“Fu un piano eversivo che è stato sconfitto”. E quell’esperienza “ha dimostrato che sconfiggere le mafie è possibile”. Lo ha detto il capo dello Stato, Sergio Mattarella, nel messaggio diffuso in occasione del trentennale degli attentati di via Palestro, San Giovanni in Laterano e San Giorgio al Velabro. Il presidente ha ricordato che dopo la strage di Milano, in cui persero la vita i Vigili del fuoco Carlo La Catena, Sergio Pasotto e Stefano Picerno, l’Agente di Polizia municipale Alessandro Ferrari e il cittadino del Marocco Moussafir Driss, e i tanti feriti a Roma, “Parlamento, Governo, Magistratura e Forze dell’ordine fecero sì che i capi mafiosi fossero assicurati alla giustizia e gli autori degli attentati condannati. La logica criminale è stata respinta anzitutto dalla civiltà e dalla dignità di un popolo che non ha rinunciato alla propria libertà, che ha saputo esprimere una cultura e una coscienza collettive inconciliabili con la pretesa di sopraffazione e con la disumana violenza insita nelle organizzazioni mafiose. Milano, come Roma, come Palermo, sono state alla testa della reazione sociale e civile“.

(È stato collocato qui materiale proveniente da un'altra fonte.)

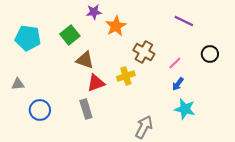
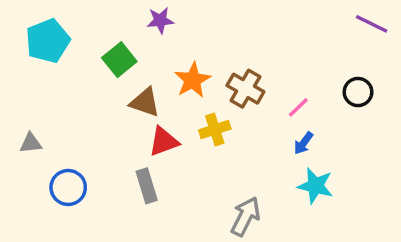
purple line: (184, 21) -> (372, 24), moved
orange star: (116, 26) -> (193, 80), moved
cyan pentagon: (28, 38) -> (48, 41), moved, turned -30

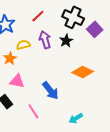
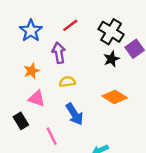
purple arrow: (45, 40) -> (59, 53), moved
black star: (66, 41) -> (111, 59), moved
yellow semicircle: (23, 45) -> (67, 82), moved

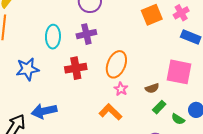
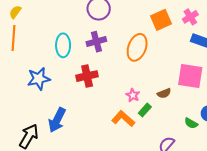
orange ellipse: (116, 64) -> (137, 47), moved
green rectangle: (159, 107) -> (145, 110), moved
blue arrow: (44, 111) -> (57, 120), turned -50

Una lezione, per Mattarella, “che conferma come libertà e democrazia vadano continuamente difese, giorno dopo giorno, dalle varie forme di illegalità, dalle incursioni criminali che toccano anche campi inediti, dai tentativi di sconvolgere la libertà della vita della società e dell’economia“.

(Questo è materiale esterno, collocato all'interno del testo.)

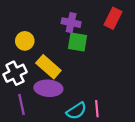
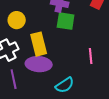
yellow rectangle: (48, 67) -> (39, 44), turned 35
pink line: (97, 109) -> (91, 56), moved

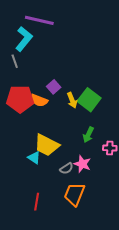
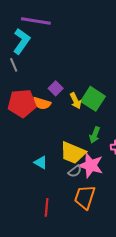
yellow trapezoid: (47, 145) -> (73, 153), moved
pink star: (82, 164) -> (91, 165), size x1.4

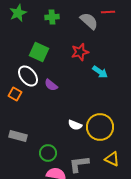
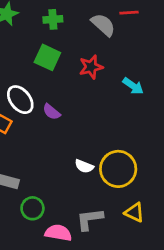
green square: (39, 52) -> (47, 57), moved
cyan arrow: (100, 72) -> (133, 86), moved
green circle: (48, 153) -> (32, 208), moved

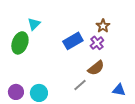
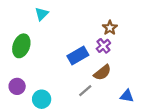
cyan triangle: (34, 24) -> (42, 14), moved
blue rectangle: (73, 41) -> (78, 55), moved
purple circle: (16, 92) -> (17, 86), moved

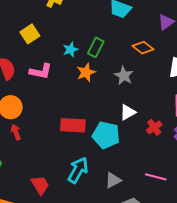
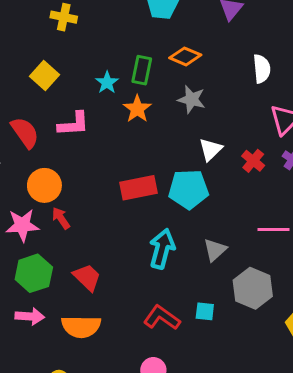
orange diamond: (143, 48) -> (185, 56), moved
red trapezoid: (40, 185) -> (87, 277), moved

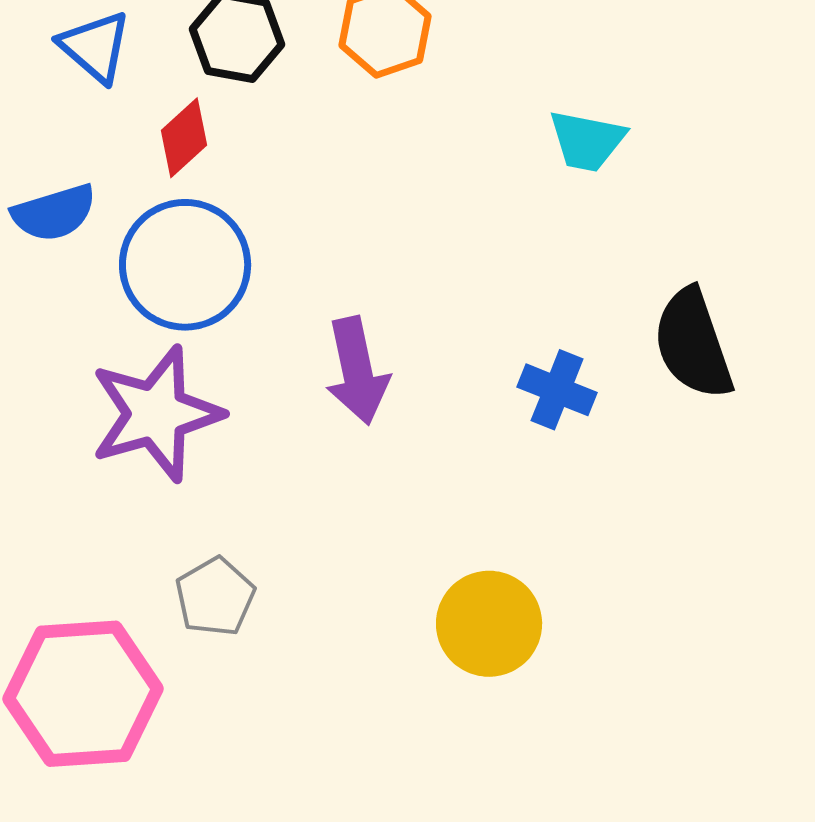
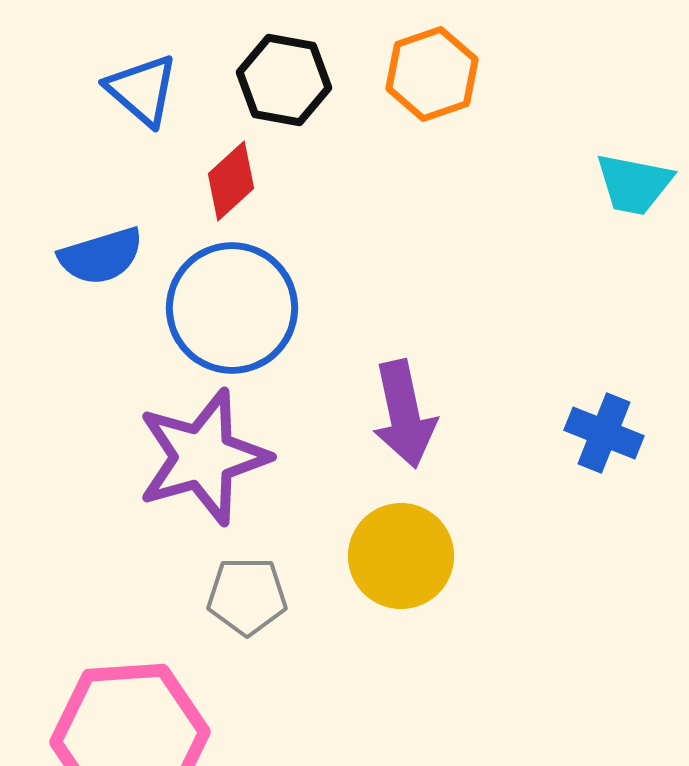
gray pentagon: (215, 597) -> (247, 596), moved, turned 30
yellow circle: (489, 624) -> (401, 556), moved

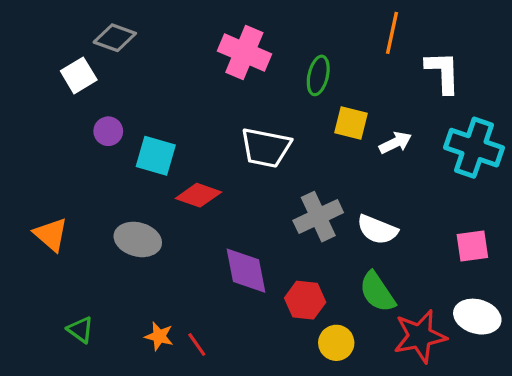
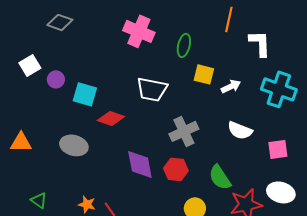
white square: (79, 75) -> (30, 65), moved
white semicircle: (377, 230) -> (240, 130), moved
orange triangle: (51, 235) -> (21, 142), turned -40
red hexagon: (305, 300) -> (176, 169), moved

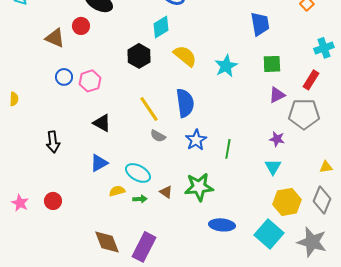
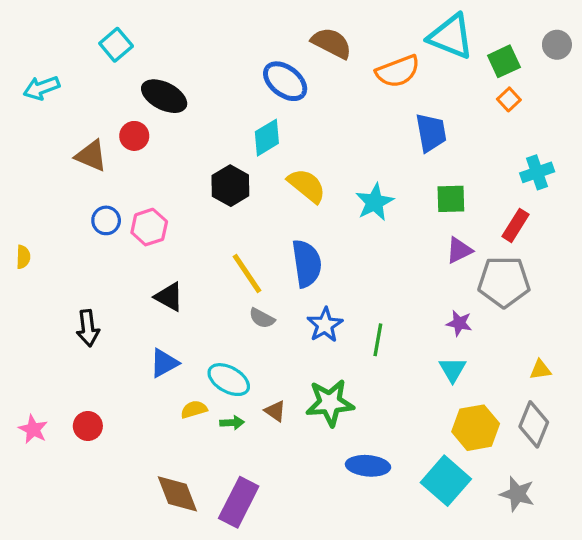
gray star: (312, 242) -> (517, 494), size x0.7

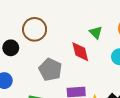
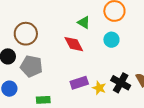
gray pentagon: (50, 70) -> (31, 66), moved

Le bombe di Milano e Roma “erano parte di una strategia terroristica che ha avuto il culmine negli agguati a Giovanni Falcone e Paolo Borsellino e che è proseguita fino a colpire siti artistici prestigiosi, simboli della bellezza e della storia del Paese, luoghi di significativa identità religiosa. Si è trattato di una sfida alla nostra convivenza civile, di un tentativo di minacciare e piegare lo Stato democratico, costringerlo ad allentare l’azione di contrasto al crimine e il rigore delle sanzioni penali“. Come è noto il ministro della Giustizia Carlo Nordio si è espresso di recente a favore di una revisione del reato di concorso esterno in associazione mafiosa salvo essere stoppato dalla premier Giorgia Meloni che ha ricordato come non faccia parte del programma di governo.